I have received a letter from the Endocrinologist the other day, which is a copy of the letter they have sent to my GP in response to the request for referral he sent to them.

It makes fairly interesting reading, in that apparently I had a higher than normal cholesterol reading in 2003 when the level was at 5! From this and the way my cholesterol has gone up over the past year whilst following a ketogenic diet, the consultant believes it is unlikely to be FH but that I may have a tendency towards Polygenic Hypercholesterolemia (Still reading up on that) which may have been exacerbated by my Low Carb diet. They want to reassess me once I have been off my ketogenic diet for a period of time.

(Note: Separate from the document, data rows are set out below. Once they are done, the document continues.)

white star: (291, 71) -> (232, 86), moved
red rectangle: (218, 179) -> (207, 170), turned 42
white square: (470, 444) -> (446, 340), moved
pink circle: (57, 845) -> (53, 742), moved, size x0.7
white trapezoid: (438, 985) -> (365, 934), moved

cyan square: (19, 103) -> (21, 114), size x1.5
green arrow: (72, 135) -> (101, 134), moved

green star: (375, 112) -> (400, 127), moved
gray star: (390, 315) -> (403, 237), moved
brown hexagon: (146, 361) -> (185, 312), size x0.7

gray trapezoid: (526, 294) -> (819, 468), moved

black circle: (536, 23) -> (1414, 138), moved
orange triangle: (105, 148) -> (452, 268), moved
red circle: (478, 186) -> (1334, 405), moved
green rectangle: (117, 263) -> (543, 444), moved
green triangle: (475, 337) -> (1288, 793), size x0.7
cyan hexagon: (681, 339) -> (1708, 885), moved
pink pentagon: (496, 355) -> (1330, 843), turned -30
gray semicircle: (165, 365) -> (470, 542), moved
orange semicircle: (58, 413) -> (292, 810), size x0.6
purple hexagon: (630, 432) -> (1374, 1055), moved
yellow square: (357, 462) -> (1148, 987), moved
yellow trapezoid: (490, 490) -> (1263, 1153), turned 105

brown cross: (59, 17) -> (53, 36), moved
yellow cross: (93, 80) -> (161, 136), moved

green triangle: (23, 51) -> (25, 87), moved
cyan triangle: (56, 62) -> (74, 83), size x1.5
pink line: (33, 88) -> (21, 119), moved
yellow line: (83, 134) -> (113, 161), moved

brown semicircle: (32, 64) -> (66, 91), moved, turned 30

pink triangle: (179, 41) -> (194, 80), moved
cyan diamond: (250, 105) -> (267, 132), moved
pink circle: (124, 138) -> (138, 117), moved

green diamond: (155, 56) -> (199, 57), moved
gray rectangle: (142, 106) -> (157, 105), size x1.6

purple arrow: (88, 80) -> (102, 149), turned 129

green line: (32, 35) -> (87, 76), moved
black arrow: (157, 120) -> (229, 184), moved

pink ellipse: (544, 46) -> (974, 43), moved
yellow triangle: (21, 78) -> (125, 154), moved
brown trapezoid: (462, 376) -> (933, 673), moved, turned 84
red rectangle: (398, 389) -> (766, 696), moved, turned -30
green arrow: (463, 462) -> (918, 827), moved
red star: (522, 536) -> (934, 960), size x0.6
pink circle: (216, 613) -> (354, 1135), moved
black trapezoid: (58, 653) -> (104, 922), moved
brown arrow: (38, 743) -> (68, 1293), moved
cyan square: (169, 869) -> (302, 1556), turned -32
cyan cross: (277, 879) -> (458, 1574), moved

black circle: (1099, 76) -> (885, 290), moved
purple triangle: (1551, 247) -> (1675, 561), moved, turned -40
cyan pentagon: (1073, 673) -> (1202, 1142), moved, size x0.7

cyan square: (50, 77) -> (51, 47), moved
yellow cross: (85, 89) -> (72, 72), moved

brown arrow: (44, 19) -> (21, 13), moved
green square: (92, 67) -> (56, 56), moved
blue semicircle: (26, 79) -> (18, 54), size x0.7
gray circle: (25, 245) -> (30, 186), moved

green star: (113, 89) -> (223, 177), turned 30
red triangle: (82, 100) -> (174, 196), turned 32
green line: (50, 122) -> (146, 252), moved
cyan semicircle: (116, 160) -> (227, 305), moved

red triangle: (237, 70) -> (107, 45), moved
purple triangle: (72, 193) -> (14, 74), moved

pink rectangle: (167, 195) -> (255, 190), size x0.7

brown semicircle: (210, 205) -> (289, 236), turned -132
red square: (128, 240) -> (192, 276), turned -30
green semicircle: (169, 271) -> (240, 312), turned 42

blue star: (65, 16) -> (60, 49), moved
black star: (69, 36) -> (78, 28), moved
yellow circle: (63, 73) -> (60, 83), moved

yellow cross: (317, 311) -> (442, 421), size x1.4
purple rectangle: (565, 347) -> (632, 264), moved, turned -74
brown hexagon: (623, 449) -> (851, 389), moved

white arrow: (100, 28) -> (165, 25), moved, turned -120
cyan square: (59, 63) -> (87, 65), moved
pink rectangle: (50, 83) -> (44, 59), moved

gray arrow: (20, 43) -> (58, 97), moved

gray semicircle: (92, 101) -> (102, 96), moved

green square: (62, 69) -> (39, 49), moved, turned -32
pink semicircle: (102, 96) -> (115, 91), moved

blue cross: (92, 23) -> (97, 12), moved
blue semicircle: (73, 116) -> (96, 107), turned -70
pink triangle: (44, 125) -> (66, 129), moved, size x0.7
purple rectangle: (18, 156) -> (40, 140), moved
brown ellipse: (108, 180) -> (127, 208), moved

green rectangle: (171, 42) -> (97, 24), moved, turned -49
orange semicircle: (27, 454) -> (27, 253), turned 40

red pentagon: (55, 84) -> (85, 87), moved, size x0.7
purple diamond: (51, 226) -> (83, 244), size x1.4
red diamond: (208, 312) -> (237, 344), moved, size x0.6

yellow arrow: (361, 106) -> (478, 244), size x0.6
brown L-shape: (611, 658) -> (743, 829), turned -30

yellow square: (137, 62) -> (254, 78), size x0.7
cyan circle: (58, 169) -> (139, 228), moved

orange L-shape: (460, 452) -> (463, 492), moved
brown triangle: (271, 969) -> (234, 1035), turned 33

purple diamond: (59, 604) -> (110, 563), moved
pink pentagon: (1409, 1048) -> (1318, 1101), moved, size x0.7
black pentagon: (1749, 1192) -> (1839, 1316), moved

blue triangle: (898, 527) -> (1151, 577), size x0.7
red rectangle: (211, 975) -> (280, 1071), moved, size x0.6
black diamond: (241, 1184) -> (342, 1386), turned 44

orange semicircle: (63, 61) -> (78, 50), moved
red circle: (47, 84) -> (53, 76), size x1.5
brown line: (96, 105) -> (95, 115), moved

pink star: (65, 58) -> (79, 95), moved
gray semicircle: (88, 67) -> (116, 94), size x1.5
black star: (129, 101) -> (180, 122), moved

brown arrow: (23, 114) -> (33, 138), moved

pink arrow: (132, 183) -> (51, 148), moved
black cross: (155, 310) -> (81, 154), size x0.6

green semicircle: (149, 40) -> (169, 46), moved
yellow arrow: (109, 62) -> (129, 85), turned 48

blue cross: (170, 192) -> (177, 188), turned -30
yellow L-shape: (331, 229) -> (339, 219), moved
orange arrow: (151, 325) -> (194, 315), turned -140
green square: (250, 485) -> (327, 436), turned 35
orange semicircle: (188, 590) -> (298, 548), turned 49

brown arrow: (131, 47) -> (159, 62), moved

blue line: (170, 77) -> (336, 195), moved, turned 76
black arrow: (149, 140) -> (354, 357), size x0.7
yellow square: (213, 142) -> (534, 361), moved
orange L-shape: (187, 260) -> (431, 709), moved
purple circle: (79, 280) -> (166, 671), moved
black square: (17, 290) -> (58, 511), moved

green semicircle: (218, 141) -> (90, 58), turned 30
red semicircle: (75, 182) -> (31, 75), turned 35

I didn't know I was planning to give up my ketogenic diet although I did say to my GP that I would adjust what I was eating to try to control my cholesterol by diet - meaning I was planning to eat more avocados, cut out the cream and use olive oil instead of butter or lard for cooking. In the letter the Consultant confirmed his intention to arrange a referral to the Lipid clinic in due course, although not sure what in "due course" means on a timeline. The appointment will be over the telephone in the first instance. The Endocrinologist has also referred me to their Dietician as they think this will be extremely useful. I am not so sure about that unless they understand about low carb eating.

The Dietician's referral has now been actioned, I received a letter this morning setting up a telephone appointment for the end of the month.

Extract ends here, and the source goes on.